── DATA PROVIDED ──

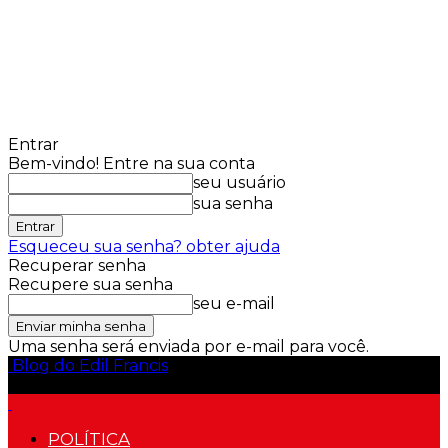
Entrar
Bem-vindo! Entre na sua conta
seu usuário
sua senha
Esqueceu sua senha? obter ajuda
Recuperar senha
Recupere sua senha
seu e-mail
Uma senha será enviada por e-mail para você.
Blog do Edil Francis
POLÍTICA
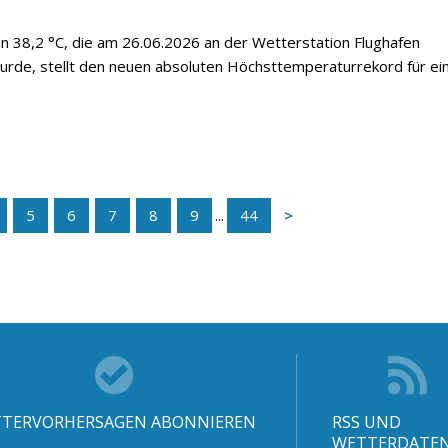
 38,2 °C, die am 26.06.2026 an der Wetterstation Flughafen
de, stellt den neuen absoluten Höchsttemperaturrekord für ei
5
6
7
8
9
...
44
TERVORHERSAGEN ABONNIEREN
RSS UND
WETTERDATE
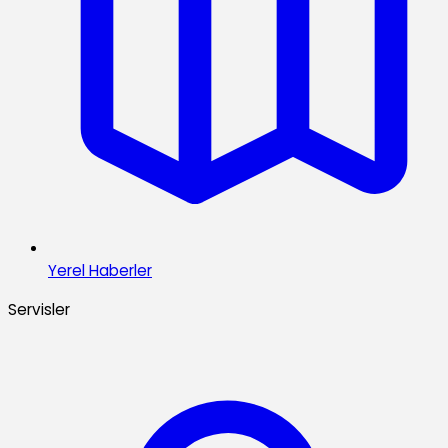
Yerel Haberler
Servisler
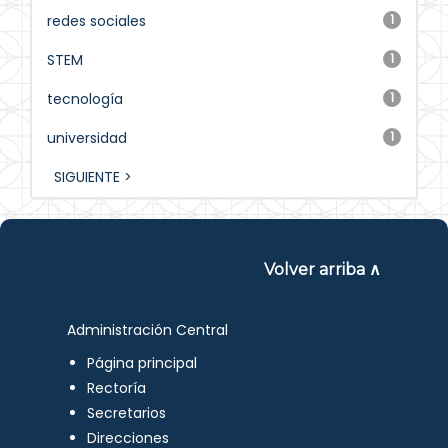
redes sociales
1
STEM
1
tecnología
1
universidad
1
SIGUIENTE >
Volver arriba ∧
Administración Central
Página principal
Rectoría
Secretarios
Direcciones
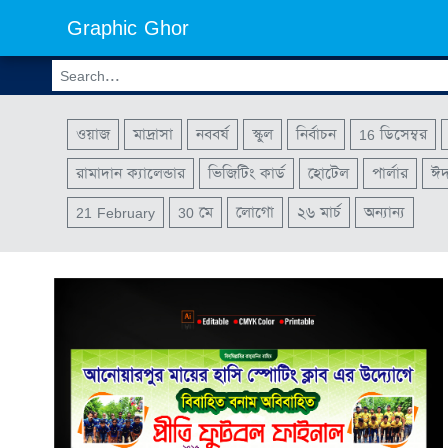
Graphic Ghor
ওয়াজ
মাদ্রাসা
নববর্ষ
স্কুল
নির্বাচন
16 ডিসেম্বর
রামাদান ক্যালেন্ডার
ভিজিটিং কার্ড
হোটেল
পার্লার
ঈ
21 February
30 মে
লোগো
২৬ মার্চ
অন্যান্য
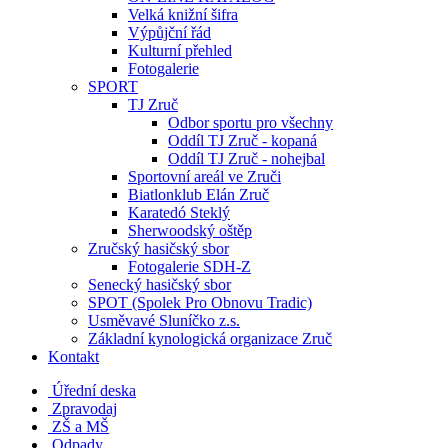
Velká knižní šifra
Výpůjční řád
Kulturní přehled
Fotogalerie
SPORT
TJ Zruč
Odbor sportu pro všechny
Oddíl TJ Zruč - kopaná
Oddíl TJ Zruč - nohejbal
Sportovní areál ve Zruči
Biatlonklub Elán Zruč
Karatedó Steklý
Sherwoodský oštěp
Zručský hasičský sbor
Fotogalerie SDH-Z
Senecký hasičský sbor
SPOT (Spolek Pro Obnovu Tradic)
Usměvavé Sluníčko z.s.
Základní kynologická organizace Zruč
Kontakt
Úřední deska
Zpravodaj
ZŠ a MŠ
Odpady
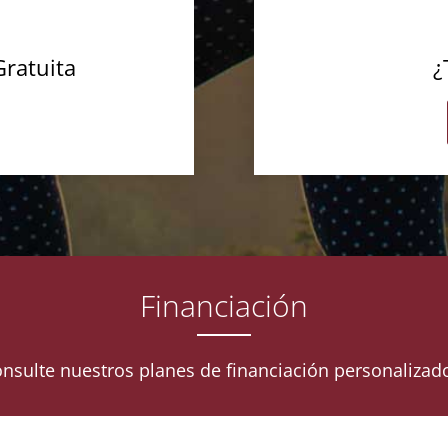
Gratuita
¿
Financiación
nsulte nuestros planes de financiación personalizad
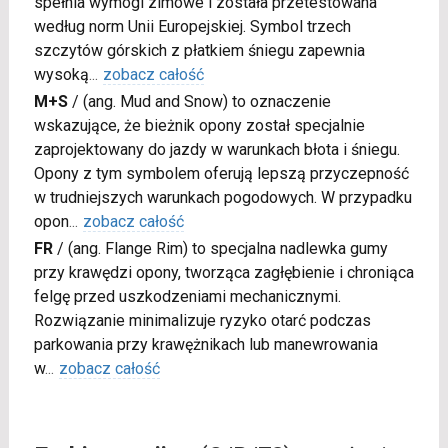
spełnia wymogi zimowe i została przetestowana
według norm Unii Europejskiej. Symbol trzech
szczytów górskich z płatkiem śniegu zapewnia
wysoką
...
zobacz całość
M+S
/
(ang. Mud and Snow) to oznaczenie
wskazujące, że bieżnik opony został specjalnie
zaprojektowany do jazdy w warunkach błota i śniegu.
Opony z tym symbolem oferują lepszą przyczepność
w trudniejszych warunkach pogodowych. W przypadku
opon
...
zobacz całość
FR
/
(ang. Flange Rim) to specjalna nadlewka gumy
przy krawędzi opony, tworząca zagłębienie i chroniąca
felgę przed uszkodzeniami mechanicznymi.
Rozwiązanie minimalizuje ryzyko otarć podczas
parkowania przy krawężnikach lub manewrowania
w
...
zobacz całość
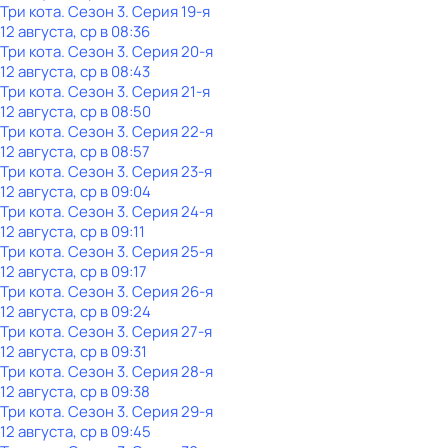
Три кота
. Сезон 3
. Серия 19-я
12 августа, ср в 08:36
Три кота
. Сезон 3
. Серия 20-я
12 августа, ср в 08:43
Три кота
. Сезон 3
. Серия 21-я
12 августа, ср в 08:50
Три кота
. Сезон 3
. Серия 22-я
12 августа, ср в 08:57
Три кота
. Сезон 3
. Серия 23-я
12 августа, ср в 09:04
Три кота
. Сезон 3
. Серия 24-я
12 августа, ср в 09:11
Три кота
. Сезон 3
. Серия 25-я
12 августа, ср в 09:17
Три кота
. Сезон 3
. Серия 26-я
12 августа, ср в 09:24
Три кота
. Сезон 3
. Серия 27-я
12 августа, ср в 09:31
Три кота
. Сезон 3
. Серия 28-я
12 августа, ср в 09:38
Три кота
. Сезон 3
. Серия 29-я
12 августа, ср в 09:45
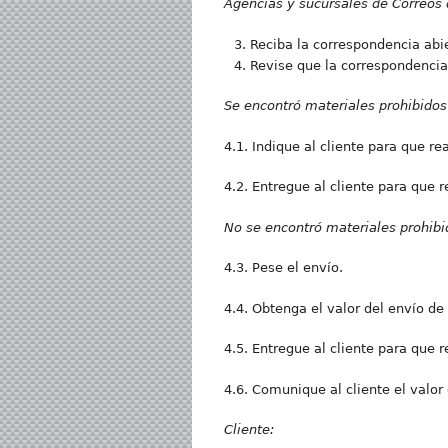
Agencias y sucursales de Correos d
Reciba la correspondencia abie
Revise que la correspondencia 
Se encontró materiales prohibidos
4.1. Indique al cliente para que re
4.2. Entregue al cliente para que r
No se encontró materiales prohibi
4.3. Pese el envío.
4.4. Obtenga el valor del envío de 
4.5. Entregue al cliente para que r
4.6. Comunique al cliente el valor 
Cliente:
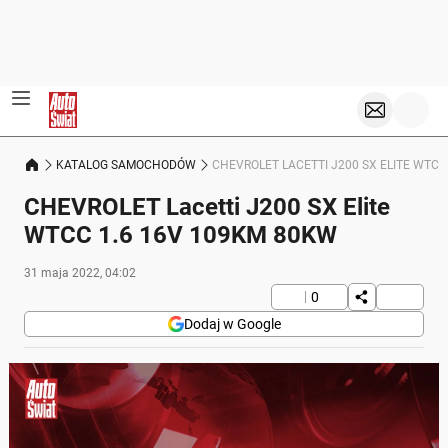
KATALOG SAMOCHODÓW
CHEVROLET LACETTI J200 SX ELITE WTCC
CHEVROLET Lacetti J200 SX Elite
WTCC 1.6 16V 109KM 80KW
31 maja 2022, 04:02
0
Dodaj w Google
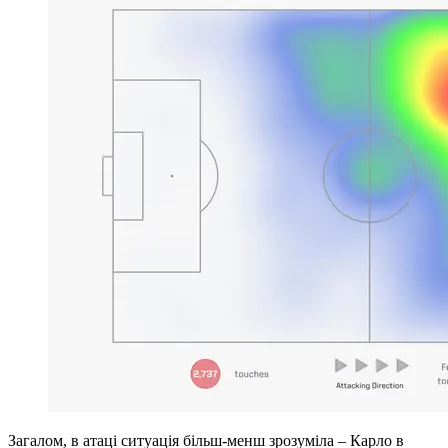
Загалом, в атаці ситуація більш-менш зрозуміла – Карло в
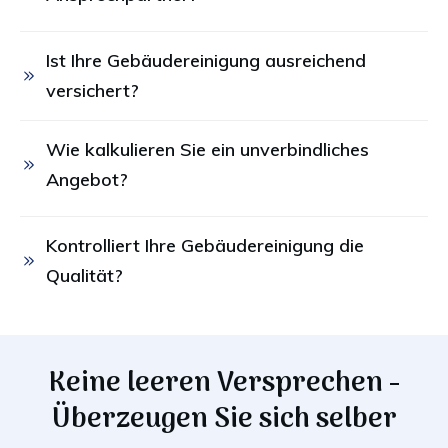
Ist Ihre Gebäudereinigung ausreichend 
versichert?
Wie kalkulieren Sie ein unverbindliches 
Angebot?
Kontrolliert Ihre Gebäudereinigung die 
Qualität?
Keine leeren Versprechen -
Überzeugen Sie sich selber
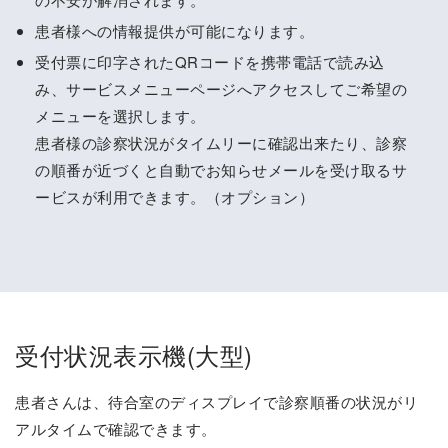
患者様への情報提供が可能になります。
受付票に印字されたQRコードを携帯電話で読み込
み、サービスメニューページへアクセスしてご希望の
メニューを選択します。
患者様の診察状況がタイムリーに確認出来たり、診察
の順番が近づくと自動でお知らせメールを受け取るサ
ービスが利用できます。（オプション）
受付状況表示機(大型)
患者さんは、待合室のディスプレイで診察順番の状況がリ
アルタイムで確認できます。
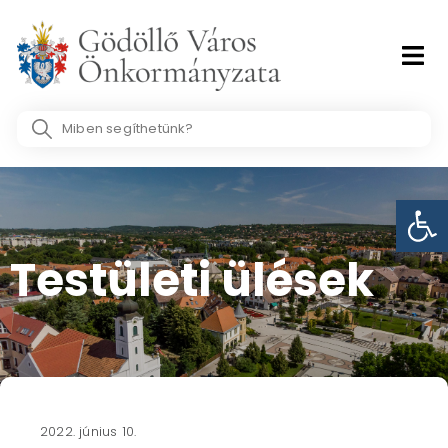
Skip
to
content
Search
...
Eszk
Testületi ülések​
2022. június 10.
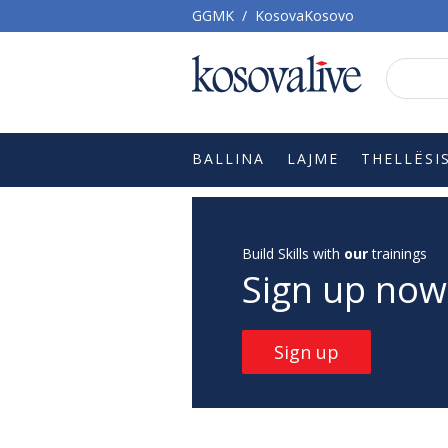
GGMK
/
KosovaKosovo
BALLINA
LAJME
THELLËSI
Build Skills with
our
trainings
Sign up now
Sign up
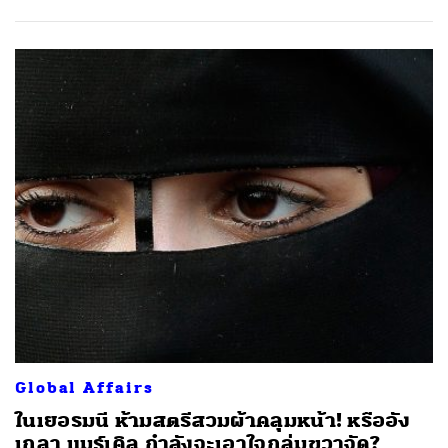
Global Affairs
ในเยอรมนี ห้ามสตรีสวมผ้าคลุมหน้า! หรืออัง
เกลา แมร์เคิล กำลังจะเอาใจกลุ่มขวาจัด?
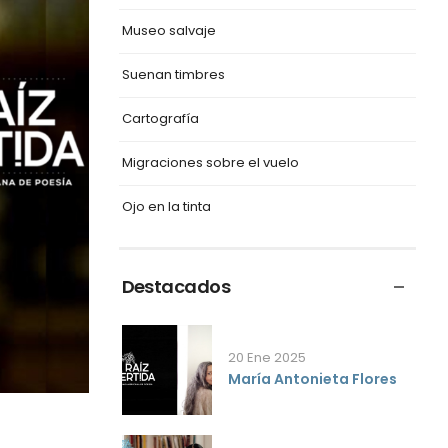
Museo salvaje
Suenan timbres
Cartografía
Migraciones sobre el vuelo
Ojo en la tinta
Destacados
20 Ene 2025
María Antonieta Flores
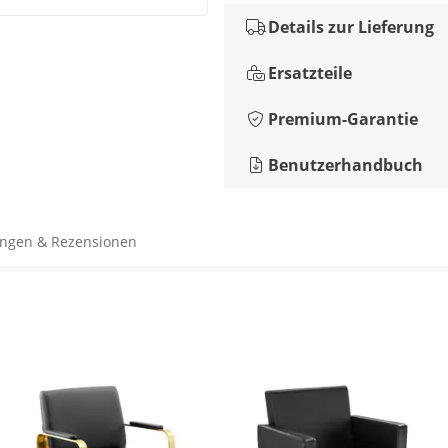
Details zur Lieferung
Ersatzteile
Premium-Garantie
Benutzerhandbuch
ngen & Rezensionen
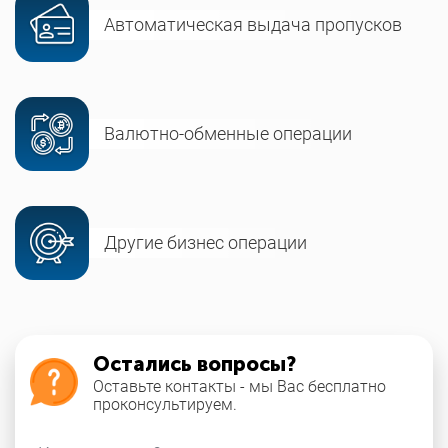
Автоматическая выдача пропусков
Валютно-обменные операции
Другие бизнес операции
Остались вопросы?
Оставьте контакты - мы Вас бесплатно
проконсультируем.
Как вас зовут?
*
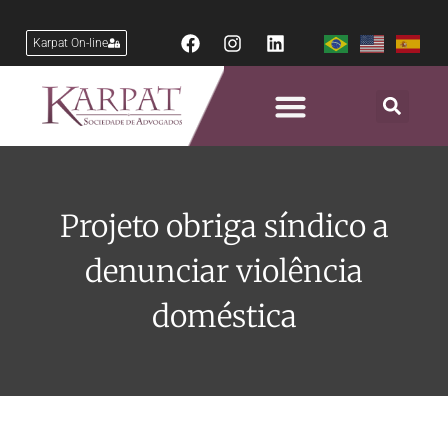
Karpat On-line
Projeto obriga síndico a
denunciar violência
doméstica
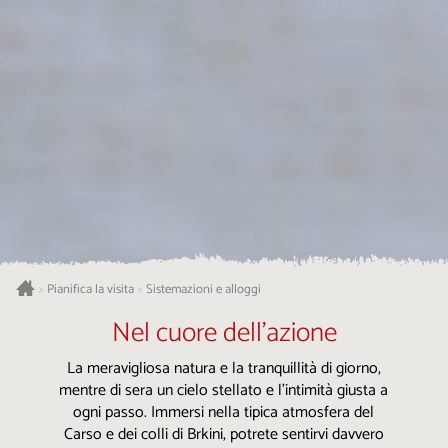
Pianifica la visita
Sistemazioni e alloggi
>
>
Nel cuore dell’azione
La meravigliosa natura e la tranquillità di giorno,
mentre di sera un cielo stellato e l’intimità giusta a
ogni passo. Immersi nella tipica atmosfera del
Carso e dei colli di Brkini, potrete sentirvi davvero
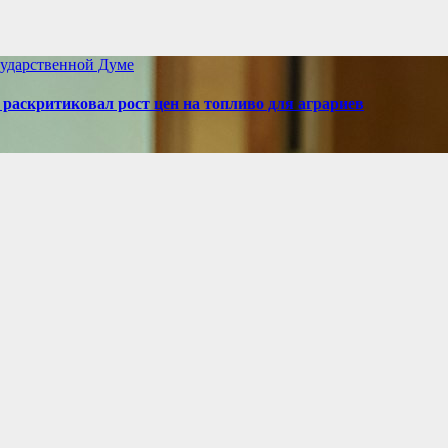
ударственной Думе
аскритиковал рост цен на топливо для аграриев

───

— ABOUT THIS EXERCISE —
Transcribe exactly the lines that run from the first line of the records above through the line with "felgę przed uszkodzeniami mechanicznymi.", and include both of those lines; pictures stay out.

— PROBLEM SOLUTION —
Entrar
Bem-vindo! Entre na sua conta
seu usuário
sua senha
Esqueceu sua senha? obter ajuda
Recuperar senha
Recupere sua senha
seu e-mail
Uma senha será enviada por e-mail para você.
Blog do Edil Francis
POLÍTICA
 38,2 °C, die am 26.06.2026 an der Wetterstation Flughafen
de, stellt den neuen absoluten Höchsttemperaturrekord für ei
5
6
7
8
9
...
44
TERVORHERSAGEN ABONNIEREN
RSS UND
WETTERDATE
Yerel Haberler
Servisler
redes sociales
1
STEM
1
tecnología
1
universidad
1
SIGUIENTE >
Volver arriba ∧
Administración Central
Página principal
Rectoría
Secretarios
Direcciones
Graphic Ghor
ওয়াজ
মাদ্রাসা
নববর্ষ
স্কুল
নির্বাচন
16 ডিসেম্বর
রামাদান ক্যালেন্ডার
ভিজিটিং কার্ড
হোটেল
পার্লার
ঈ
21 February
30 মে
লোগো
২৬ মার্চ
অন্যান্য
Velká knižní šifra
Výpůjční řád
Kulturní přehled
Fotogalerie
SPORT
TJ Zruč
Odbor sportu pro všechny
Oddíl TJ Zruč - kopaná
Oddíl TJ Zruč - nohejbal
Sportovní areál ve Zruči
Biatlonklub Elán Zruč
Karatedó Steklý
Sherwoodský oštěp
Zručský hasičský sbor
Fotogalerie SDH-Z
Senecký hasičský sbor
SPOT (Spolek Pro Obnovu Tradic)
Usměvavé Sluníčko z.s.
Základní kynologická organizace Zruč
Kontakt
Úřední deska
Zpravodaj
ZŠ a MŠ
Odpady
Gratuita
¿
Financiación
nsulte nuestros planes de financiación personalizad
spełnia wymogi zimowe i została przetestowana
według norm Unii Europejskiej. Symbol trzech
szczytów górskich z płatkiem śniegu zapewnia
wysoką
...
zobacz całość
M+S
/
(ang. Mud and Snow) to oznaczenie
wskazujące, że bieżnik opony został specjalnie
zaprojektowany do jazdy w warunkach błota i śniegu.
Opony z tym symbolem oferują lepszą przyczepność
w trudniejszych warunkach pogodowych. W przypadku
opon
...
zobacz całość
FR
/
(ang. Flange Rim) to specjalna nadlewka gumy
przy krawędzi opony, tworząca zagłębienie i chroniąca
felgę przed uszkodzeniami mechanicznymi.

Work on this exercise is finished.